Introduction to Databricks
Databricks is an enterprise big data platform, and much more, that was developed by the creators of Apache Spark. The platform provides a set of tools for unifying the process of building, deploying, sharing, scaling, and maintaining enterprise-grade data solutions. The tools available on Databricks can help with data engineering workflows, machine learning modeling, and tracking, data discovery/annotation exploration, creating dashboards and visualizations, managing security and governance, and lots more. These features are all easily made available since Databricks is cloud-native and is easily deployed on top of distributed Cloud computing environments like Microsoft Azure, AWS, or Google Cloud.
Databricks simplifies the process of collating large amounts of data either in a Data Warehouse or Data Lakes by incorporating its Lakehouse architecture. The Lakehouse architecture offers the capabilities and advantages of both a data warehouse and a data lake, in a combined fashion. This approach helps to easily eliminate unwanted data silos and provides data teams with a unified single source of data.

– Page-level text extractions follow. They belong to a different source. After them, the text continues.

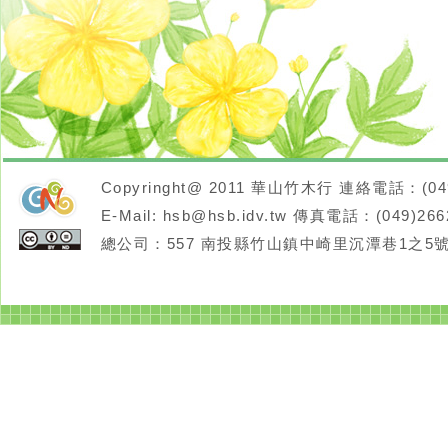
Copyringht@ 2011 華山竹木行 連絡電話：(049
E-Mail:
hsb@hsb.idv.tw
傳真電話：(049)266
neoGreenleisure
總公司：557 南投縣竹山鎮中崎里沉潭巷1之5號
cc授權條
佈景
款：姓名
設計
標示-相
同方式分
開
享 3.0 台
灣
發：
Neo
網站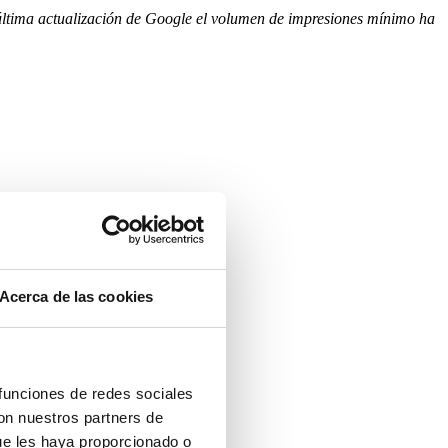
 última actualización de Google el volumen de impresiones mínimo ha
Acerca de las cookies
 funciones de redes sociales
con nuestros partners de
ue les haya proporcionado o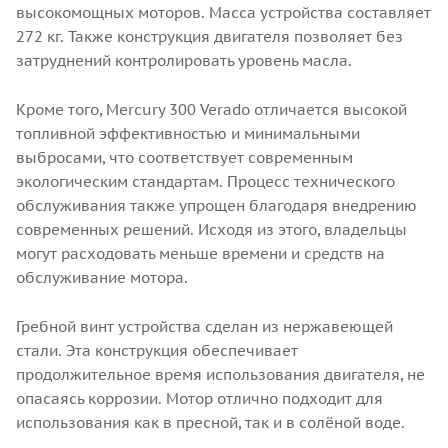
высокомощных моторов. Масса устройства составляет
272 кг. Также конструкция двигателя позволяет без
затруднений контролировать уровень масла.
Кроме того, Mercury 300 Verado отличается высокой
топливной эффективностью и минимальными
выбросами, что соответствует современным
экологическим стандартам. Процесс технического
обслуживания также упрощен благодаря внедрению
современных решений. Исходя из этого, владельцы
могут расходовать меньше времени и средств на
обслуживание мотора.
Гребной винт устройства сделан из нержавеющей
стали. Эта конструкция обеспечивает
продолжительное время использования двигателя, не
опасаясь коррозии. Мотор отлично подходит для
использования как в пресной, так и в солёной воде.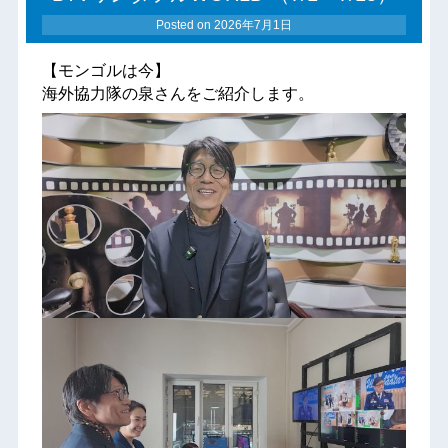
Posted on
2026年7月1日
【モンゴルは今】
海外協力隊の泉さんをご紹介します。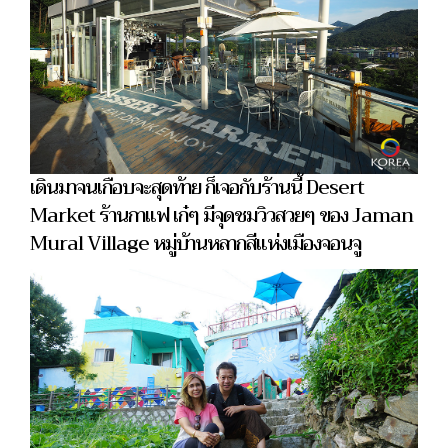
เดินมาจนเกือบจะสุดท้าย ก็เจอกับร้านนี้ Desert
Market ร้านกาแฟ เก๋ๆ มีจุดชมวิวสวยๆ ของ Jaman
Mural Village หมู่บ้านหลากสีแห่งเมืองจอนจู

Databricks also offers several open-sourced projects such as Delta Lake, MLflow, Redash, Delta Sharing, Apache Spark, and Structured Streaming. Each of these technologies can be easily integrated into a Databricks instance. Databricks has given users the power to add and manage updates of these open-source integrations in the Databricks Runtime releases. You can also expand, integrate, and optimize performance using some of Databricks’ proprietary tools like Workflows, Photon, Delta Live Tables, Unity Catalog, and Databricks SQL. Another plus-side for users is that Databricks also makes it easy for you to interact with it programmatically by using various tools and technologies exposed through their REST APIs, CLI, and Terraform.

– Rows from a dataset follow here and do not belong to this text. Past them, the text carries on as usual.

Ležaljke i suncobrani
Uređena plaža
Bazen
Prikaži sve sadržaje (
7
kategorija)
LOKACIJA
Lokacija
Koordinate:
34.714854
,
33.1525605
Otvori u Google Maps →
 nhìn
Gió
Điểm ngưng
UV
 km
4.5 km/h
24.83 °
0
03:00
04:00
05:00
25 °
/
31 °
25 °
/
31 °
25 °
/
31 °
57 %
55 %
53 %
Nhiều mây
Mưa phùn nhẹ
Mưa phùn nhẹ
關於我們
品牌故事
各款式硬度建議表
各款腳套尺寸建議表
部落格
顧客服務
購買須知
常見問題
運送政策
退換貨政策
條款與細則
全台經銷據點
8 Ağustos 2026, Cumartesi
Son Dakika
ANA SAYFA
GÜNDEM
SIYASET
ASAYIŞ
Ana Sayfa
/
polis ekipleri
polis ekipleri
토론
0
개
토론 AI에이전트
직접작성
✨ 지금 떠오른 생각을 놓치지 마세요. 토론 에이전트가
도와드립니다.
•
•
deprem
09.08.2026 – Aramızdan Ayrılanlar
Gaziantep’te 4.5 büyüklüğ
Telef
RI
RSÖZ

Methods to Load Data from MySQL to Databricks
Now that we are familiar with both platforms, it’s time to look at how to get the two connected to establish a robust data pipeline. In this section, we are going to look at two distinct methods by which we can load data from MySQL into Databricks. We will look at one method which allows for a massive amount of automation and scalability and a second which is more manual and less easy to implement at scale. The first, more automated method discussed will be using Arcion to create a CDC (Change Data Capture) pipeline. The second part will look at manually transferring data from MySL to Databricks.
Method 1: MySQL to Databricks Using Arcion
Arcion is one of the foremost real-time, in-memory Change Data Capture (CDC) solutions that offer users massive scalability and data consistency at all times. It is suitable for both migrating and replicating data across various enterprise databases and data warehouses. In this section, we will look at how to connect MySQL to Databricks using the Arcion CLI tool, Replicant.

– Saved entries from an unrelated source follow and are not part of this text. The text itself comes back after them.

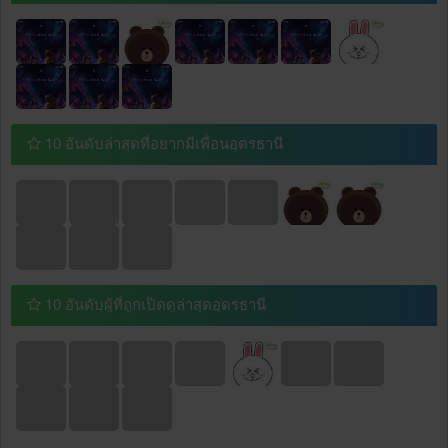
10 อันดับล่าสุดที่อยากมีเพื่อนอุดรธานี
10 อันดับผู้ที่ถูกเปิดดูล่าสุดอุดรธานี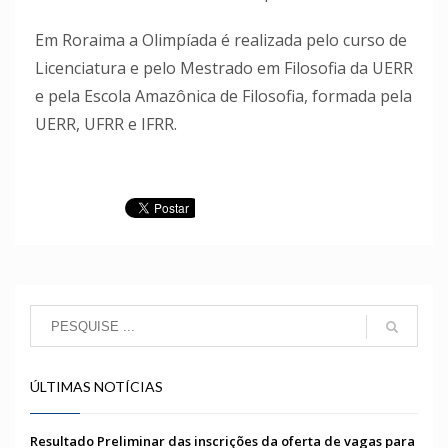
Em Roraima a Olimpíada é realizada pelo curso de
Licenciatura e pelo Mestrado em Filosofia da UERR
e pela Escola Amazônica de Filosofia, formada pela
UERR, UFRR e IFRR.
ÚLTIMAS NOTÍCIAS
Resultado Preliminar das inscrições da oferta de vagas para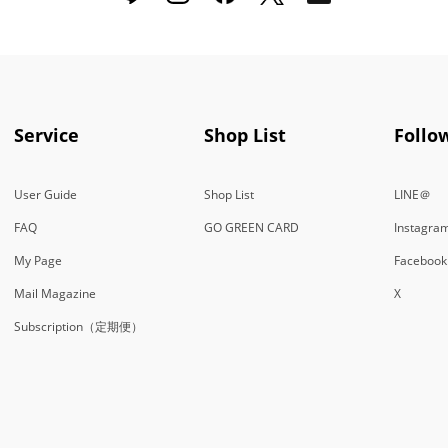
Service
Shop List
Follo
User Guide
Shop List
LINE＠
FAQ
GO GREEN CARD
Instagra
My Page
Facebook
Mail Magazine
X
Subscription（定期便）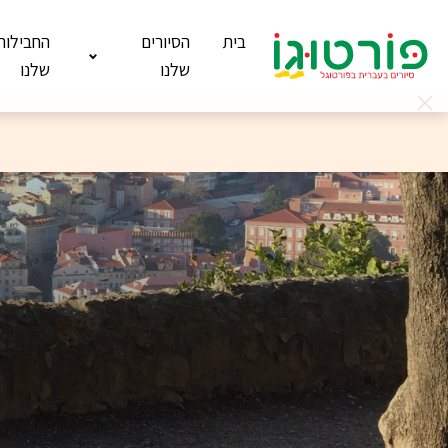
בית
הסיורים
החבילות
שלנו
שלנו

Although Databricks can be hosted on various cloud environments, like Microsoft Azure, AWS, and Google Cloud, the steps in this write-up are specifically for an Azure Databricks instance. Many of the steps will be applicable across the other providers although slight tweaks may be needed. With Azure Databricks as a data target for our Arcion pipeline, you will need to have a Databricks workspace on Azure and an Azure container in ADLS Gen2.
With the prerequisites out of the way, let’s look at the steps involved in creating the connection between MySQL and Databricks using Arcion. The first few steps will show how to connect your MySQL instance as a data source in Arcion and subsequent steps will show you how to connect your Databricks instance to Arcion as a destination.
Step 1: Download And Install Arcion Self-hosted
The first thing we will need is to configure Arcion. For this, we will need to download and install the self-hosted version of Arcion. To gain access, you will be required to follow the steps outlined on the Arcion Self-hosted webpage. Once you have downloaded Arcion’s CLI tool Replicant, you will need to create a home directory for it. By default, the home directory will be where Replicant was downloaded. This home directory, from now on, will just be referred to as $REPLICANT_HOME in the examples below. The last step is adding your credentials to your Arcion instance, which is covered in the quick start guide that you can reference for more details on how to do this.
Having downloaded and installed Arcion Self-hosted, we can move on to the next steps where we will configure and enable Arcion to connect with MySQL and Databricks.
Step 2: Install mysqlbinlog Utility on the MySQL Server
Next, we will need to Install the mysqlbinlog utility on the machine where Replicant will be running. If you have the MySQL Client already installed, chances are you will already have the correct mysqlbinlog installed as well. You can test that by using the following command:
This command will display the version information of the mysqlbinlog utility if it is installed correctly. Ensure that the mysqlbinlog installed is compatible with the source MySQL version.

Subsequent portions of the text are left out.